Limitations and prospective
There are several design limitations in our experiment that deserve special attention. First, an important limitation is the lack of data to measure potential medium- and long-term effects, which are clinically important for the prognosis of patients with acute ischemic stroke. Animals survived for only 24 h after reperfusion, which may contribute to some results that are not wholly consistent with the conclusions of our study at a later sampling time. Longer recovery times should be included in future studies, and functional imaging, such as MRI, can be applied to monitor the evolution of brain injury and treatment. Second, animal models other than rodents should be adopted, including large animal models[49, 50], such as pigs, dogs and monkeys. Further research should test the same strategies in larger species with basic diseases such as hypertension or diabetes and explore the impact of other biological variables such as sex and age.
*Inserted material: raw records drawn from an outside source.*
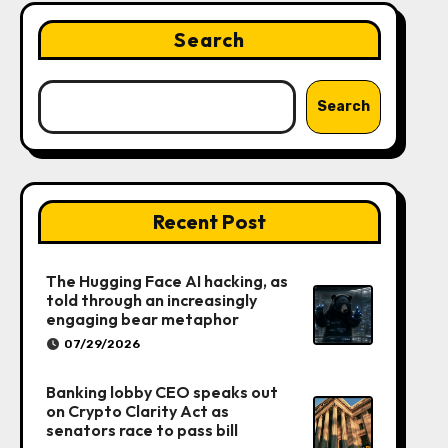
Search
Search
Recent Post
The Hugging Face AI hacking, as
told through an increasingly
engaging bear metaphor
07/29/2026
Banking lobby CEO speaks out
on Crypto Clarity Act as
senators race to pass bill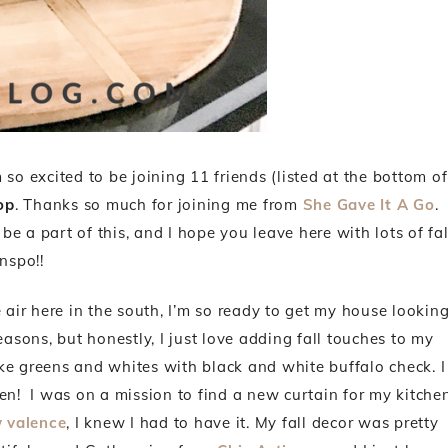
’m so excited to be joining 11 friends (listed at the bottom of
op
. Thanks so much for joining me from
She Gave It A Go
.
o be a part of this, and I hope you leave here with lots of fal
inspo!!
 air here in the south, I’m so ready to get my house lookin
reasons, but honestly, I just love adding fall touches to my
ke greens and whites with black and white buffalo check. I
chen! I was on a mission to find a new curtain for my kitche
 valence
, I knew I had to have it. My fall decor was pretty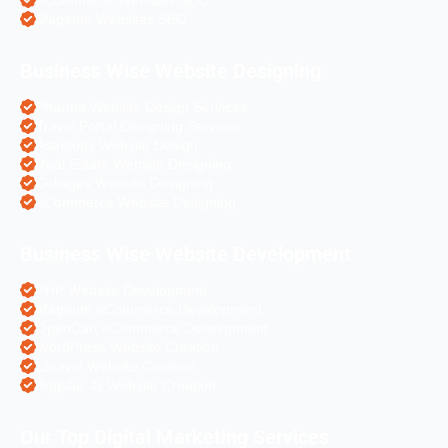
Magento Websites SEO
Business Wise Website Designing
Pharma Website Design Services
Travel Portal Designing Services
Astrology Website Design
Real Estate Website Designing
Colleges Website Designing
eCommerce Website Designing
Business Wise Website Development
PHP Website Development
Magento eCommerce Development
OpenCart eCommerce Development
WordPress Website Creation
Laravel Website Creation
Angular Js Website Creation
Our Top Digital Marketing Services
These factors were not explored in this study because of budgetary limitations. Finally, this study is limited because it considered only the timing, duration and concentration; however, the specific mechanism involved in this improvement was not investigated, and this is part of our future research contents and direction. Thus, further animal and clinical studies addressing these issues at length are needed. Despite these limitations, this study is the first to demonstrate the effects of argon on cellular edema after MCAO-induced severe cerebral ischemic stroke in mice. Moreover, our study adopted the synthesis of two kinds of neurobehavioral scores that are suitable for clinical practice, and the behavioral experiments were double blinded to limit bias.